Profiling the Non-genetic Origins of Cancer Drug Resistance with a Single-Cell Functional Genomics Approach Using Predictive Cell Dynamics

Non-genetic heterogeneity observed in clonal cell populations is an immediate cause of drug resistance that remains challenging to profile because of its transient nature. Here, we coupled three single-cell technologies to link the predicted drug response of a cell to its own genome-wide transcriptomic profile. As a proof of principle, we analyzed the response to tumor-necrosis-factor-related apoptosis-inducing ligand (TRAIL) in HeLa cells to demonstrate that cell dynamics can discriminate the transient transcriptional states at the origin of cell decisions such as sensitivity and resistance.

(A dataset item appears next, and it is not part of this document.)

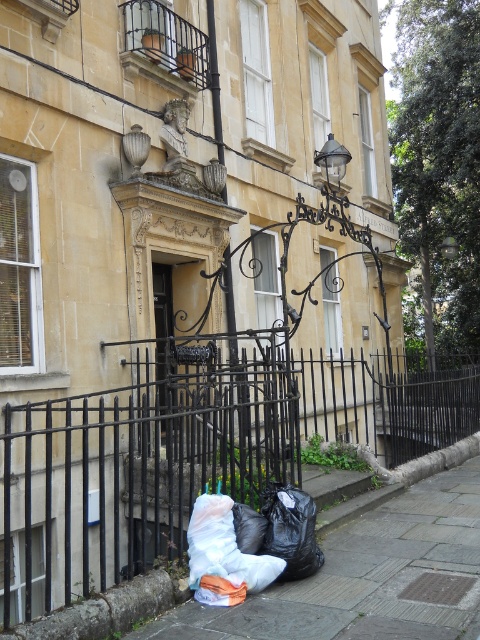 In the scene shown: You are a delivery person who needs to place a new package on the ground near the ALFRED STREET gate. You have two options for placing the package next to existing items. Which item, the black plastic bags at lower center or the white plastic bag at lower center, should you choose if you want to place the package on the ground level without stacking?

You should place the package next to the white plastic bag at lower center because it is taller than the black plastic bags at lower center, allowing for better visibility and easier access at ground level.

You are a delivery person holding a package that measures 16 inches in length. You need to place it between the black plastic bags at lower center and the white plastic bag at lower center. Will the package fit in the space between them?

The distance between the black plastic bags at lower center and the white plastic bag at lower center is 15.87 inches. Since the package is 16 inches long, it will not fit in the available space between them.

Our same-cell approach, named fate-seq, can reveal the molecular factors regulating the efficacy of a drug in clonal cells, providing therapeutic targets of non-genetic drug resistance otherwise confounded in gene expression noise. A record of this paper’s transparent peer review process is included in the Supplemental Information. [Display omitted] •Fate-seq links the drug response of a single cell to its own transcriptomic profile•Fate-seq recovers variable cell decision information from unstructured variability•It identifies molecular factors causing the intrinsic resistance to cancer drugs•A TRAIL therapeutic efficacy profile is performed in HeLa cells as proof of concept For most cancer drug treatments, a fraction of the clonal cell population can survive because of non-genetic cell-to-cell variability. We present fate-seq, a method to determine the molecular origins of this heterogeneous drug response, by comparing the transcriptomic profiles of predicted resistant versus predicted sensitive cells, before treatment induces confounding changes.